La maestra atendía el changarro por las tardes. Aldo Pereira se pasaba algo menos de una hora en conferencia con ella. Hasta la telenovela de las siete podía esperar. Sin duda, la suya le resultaba más emocionante. Comenzó a parecerle anómalo anochecer sin ella. Aldo era un feligrés anónimo que tarde o temprano provocaría varias preguntas en el seno familiar de su amor.

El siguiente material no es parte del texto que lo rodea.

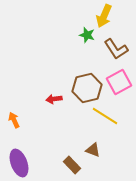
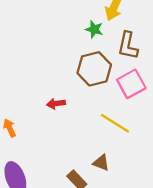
brown L-shape: (116, 49) -> (128, 46), turned 45
brown hexagon: (87, 88) -> (94, 69), moved

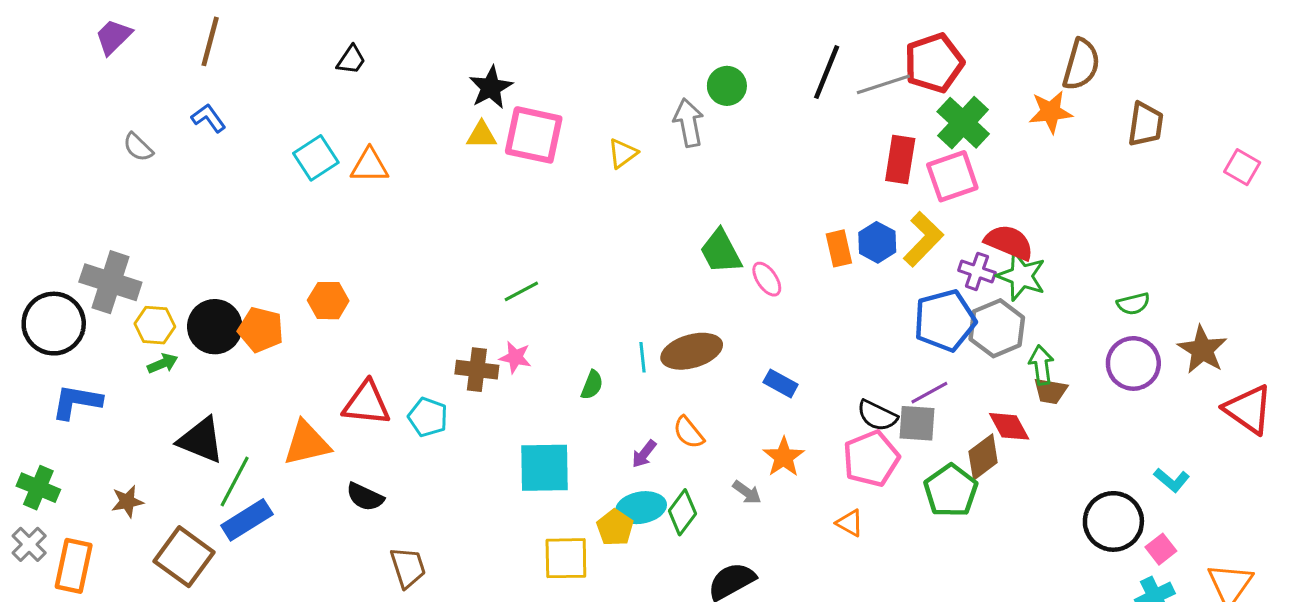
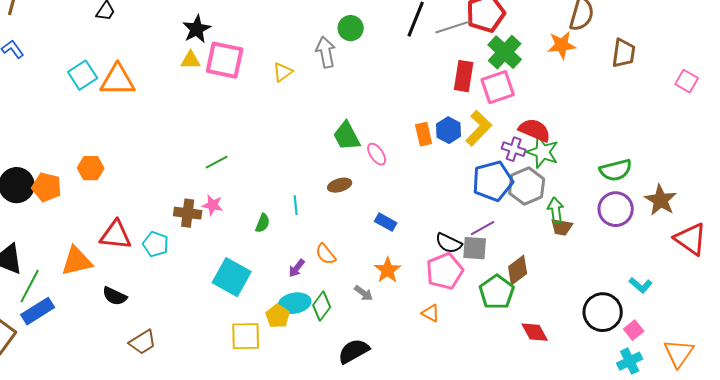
orange triangle: (370, 166) -> (118, 80), size x1.4
green semicircle: (1133, 304) -> (616, 170), size x1.5
brown ellipse: (692, 351) -> (340, 185), moved, size x0.6
red diamond: (1009, 426) -> (535, 332), moved
cyan square: (544, 468) -> (232, 277), turned 30
brown trapezoid: (408, 567) -> (143, 342), turned 76

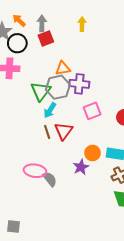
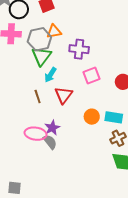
orange triangle: (63, 68) -> (54, 31), moved
gray hexagon: (58, 87) -> (39, 39), moved
brown line: (47, 132) -> (38, 96), moved
purple star: (81, 167) -> (52, 128), moved

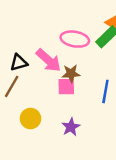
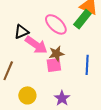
pink ellipse: (75, 39) -> (56, 24), turned 40
black triangle: (19, 63) -> (21, 32), moved

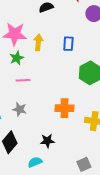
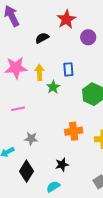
green star: (17, 58) -> (53, 87), moved
pink line: (23, 80) -> (18, 109), moved

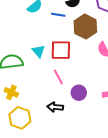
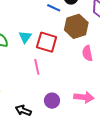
purple circle: (79, 93) -> (52, 101), moved
black arrow: (55, 107) -> (23, 110), moved

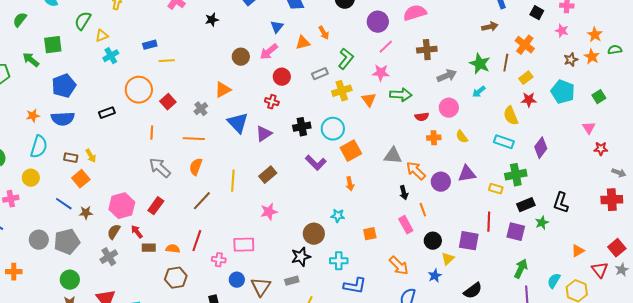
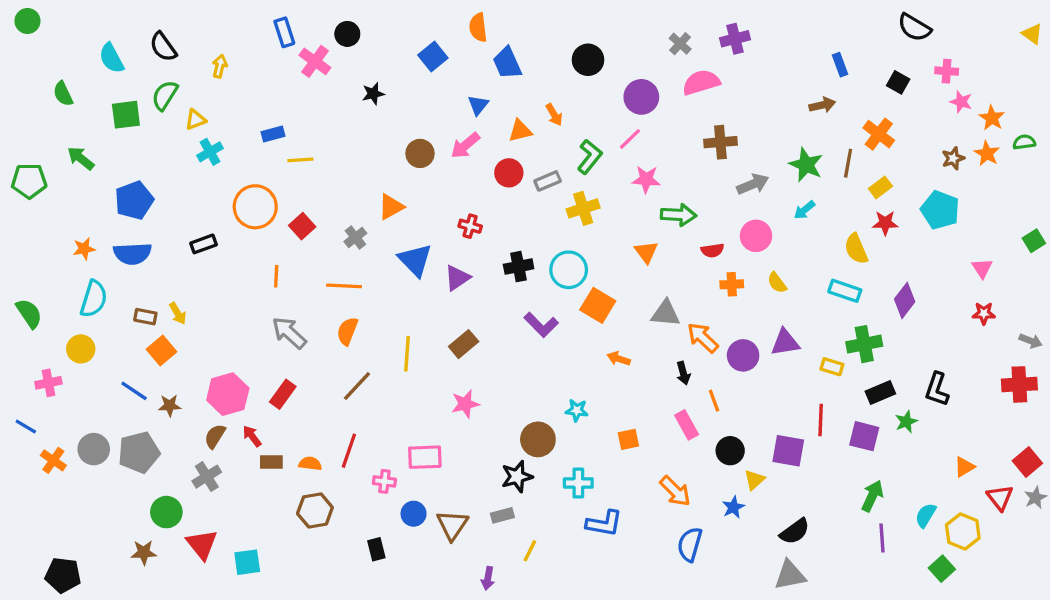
green semicircle: (20, 20) -> (63, 94), turned -63
pink star: (562, 31) -> (961, 102), moved
green square: (53, 45) -> (126, 115), moved
pink line: (386, 47) -> (630, 139), moved
red circle: (282, 77) -> (509, 173), moved
green square: (599, 97) -> (1034, 241), moved
orange triangle: (369, 100) -> (646, 252), moved
red star: (601, 149) -> (984, 313), moved
orange square: (351, 151) -> (598, 305), turned -30
orange arrow: (350, 184) -> (619, 359), moved, turned 120
orange cross: (14, 272) -> (53, 460), moved, turned 35
green circle: (70, 280) -> (166, 512), moved

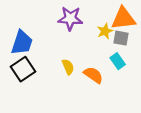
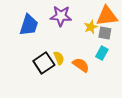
blue trapezoid: (22, 43) -> (29, 25), moved
cyan rectangle: (118, 61) -> (102, 53), turned 64
black square: (23, 69) -> (44, 63), moved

- ¿Cuántos años tiene maestra?
- ¿Qué te importa?
- Por favor…
- ¿Para qué quieres saberlo? Es de mala educación hacer esa pregunta.
- ¿Treinta?
- …
- ¿Cuarenta?
- …
- ¡Cincuenta!
- …
- Cincuenta y uno, cincuenta y dos.- al decir esta cifra, Aldo Pereira le sostuvo la mirada. Unos meses atrás, en un tiempo muerto durante la clase de inglés, Aldo había se había entrometido a distancia en una conversación entre la maestra y una de sus compañeras. La audición era difícil, pero leyéndoles los labios alcanzó a enterarse de algo: la maestra Pilar confesaba cincuenta y dos años.
- ¡Cien! - reviró la maestra, tratando de hacerse la chistosa.
- No, teacher, en serio.
- ¡Cien!
- ¡Ay, sí! Entonces, por qué está tan bonita.
- No, no. Yo no soy bonita. Soy fea.
- ¡Claro que no! Es usted muy bonita. Es más, si no me cree, en este momento le pregunto a la primera persona que entre, si es o no cierto.
Fernando se metió en la tienda montado en su motocicleta roja. Quizá era un año mayor que Aldo, pero ya estaba en Bachilleres. La maestra Pilar hizo las presentaciones pertinentes. Por supuesto, Aldo no fue capaz de cumplir su amenaza. Fernando lo había dejado mudo.


- ¿Quién era ese chavo, madre?
- Es Aldo, ya te lo dije, un alumno de tercero.
- ¿Por qué viene tan seguido? Es muy raro.
- ¿Te parece? Sí, un poco.
- ¿No lo quieren en su casa o qué onda?
- Es huérfano. Vive con su abuelita.